* Dataset content
----

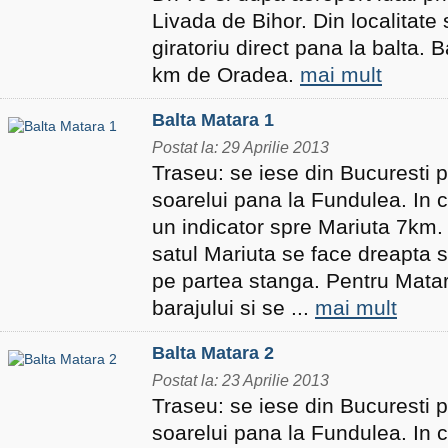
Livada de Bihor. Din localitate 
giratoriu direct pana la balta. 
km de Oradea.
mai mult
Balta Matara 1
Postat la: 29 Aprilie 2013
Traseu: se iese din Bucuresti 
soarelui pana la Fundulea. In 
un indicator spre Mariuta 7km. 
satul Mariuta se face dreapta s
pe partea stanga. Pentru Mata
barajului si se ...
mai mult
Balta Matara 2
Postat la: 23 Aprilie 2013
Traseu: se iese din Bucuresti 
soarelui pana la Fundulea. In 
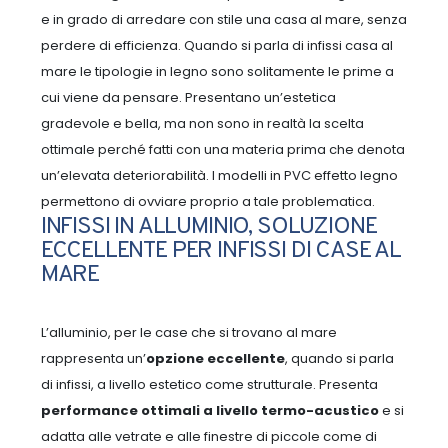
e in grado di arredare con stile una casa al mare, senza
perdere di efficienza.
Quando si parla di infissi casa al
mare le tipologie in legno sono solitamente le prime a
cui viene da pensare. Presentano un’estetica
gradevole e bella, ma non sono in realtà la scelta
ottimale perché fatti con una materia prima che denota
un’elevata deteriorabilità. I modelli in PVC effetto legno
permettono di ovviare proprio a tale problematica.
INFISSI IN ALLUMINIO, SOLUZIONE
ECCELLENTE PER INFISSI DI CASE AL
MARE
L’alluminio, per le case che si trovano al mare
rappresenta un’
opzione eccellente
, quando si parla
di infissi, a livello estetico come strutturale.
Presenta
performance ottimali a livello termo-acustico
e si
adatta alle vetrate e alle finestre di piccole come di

----

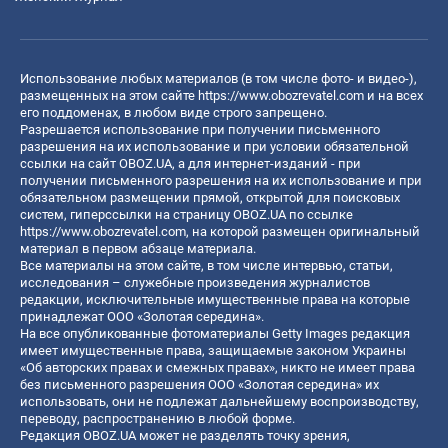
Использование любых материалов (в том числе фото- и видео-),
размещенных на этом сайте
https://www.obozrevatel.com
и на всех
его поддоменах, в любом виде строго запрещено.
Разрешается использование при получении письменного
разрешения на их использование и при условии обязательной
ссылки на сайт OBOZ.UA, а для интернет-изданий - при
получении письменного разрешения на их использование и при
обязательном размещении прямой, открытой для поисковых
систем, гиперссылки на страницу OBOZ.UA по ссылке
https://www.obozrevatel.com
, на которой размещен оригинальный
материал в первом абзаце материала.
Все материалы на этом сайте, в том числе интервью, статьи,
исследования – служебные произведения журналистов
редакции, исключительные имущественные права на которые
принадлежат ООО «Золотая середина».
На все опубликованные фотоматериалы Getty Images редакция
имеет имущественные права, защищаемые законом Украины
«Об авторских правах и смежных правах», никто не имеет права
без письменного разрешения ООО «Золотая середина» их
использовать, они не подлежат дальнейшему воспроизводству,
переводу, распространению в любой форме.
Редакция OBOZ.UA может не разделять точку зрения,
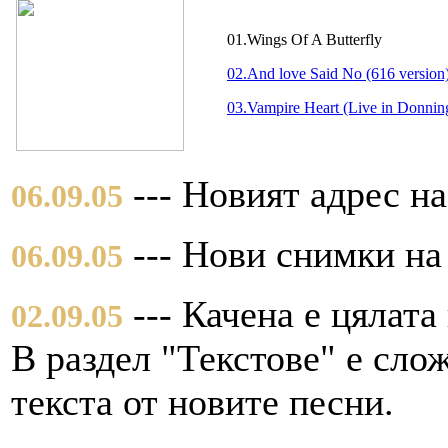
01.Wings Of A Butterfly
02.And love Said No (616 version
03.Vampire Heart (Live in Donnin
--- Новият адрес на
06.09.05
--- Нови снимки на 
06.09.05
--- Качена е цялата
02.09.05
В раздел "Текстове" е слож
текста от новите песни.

----

* Required work
Reproduce, word for word, everything in the listing above from the line containing "Livada de Bihor. Din localitate" down to the line containing "cui viene da pensare. Presentano un’estetica", both of them included. No pictures.

* Finished exercise
Livada de Bihor. Din localitate 
giratoriu direct pana la balta. 
km de Oradea.
mai mult
Balta Matara 1
Postat la: 29 Aprilie 2013
Traseu: se iese din Bucuresti 
soarelui pana la Fundulea. In 
un indicator spre Mariuta 7km. 
satul Mariuta se face dreapta s
pe partea stanga. Pentru Mata
barajului si se ...
mai mult
Balta Matara 2
Postat la: 23 Aprilie 2013
Traseu: se iese din Bucuresti 
soarelui pana la Fundulea. In 
e in grado di arredare con stile una casa al mare, senza
perdere di efficienza.
Quando si parla di infissi casa al
mare le tipologie in legno sono solitamente le prime a
cui viene da pensare. Presentano un’estetica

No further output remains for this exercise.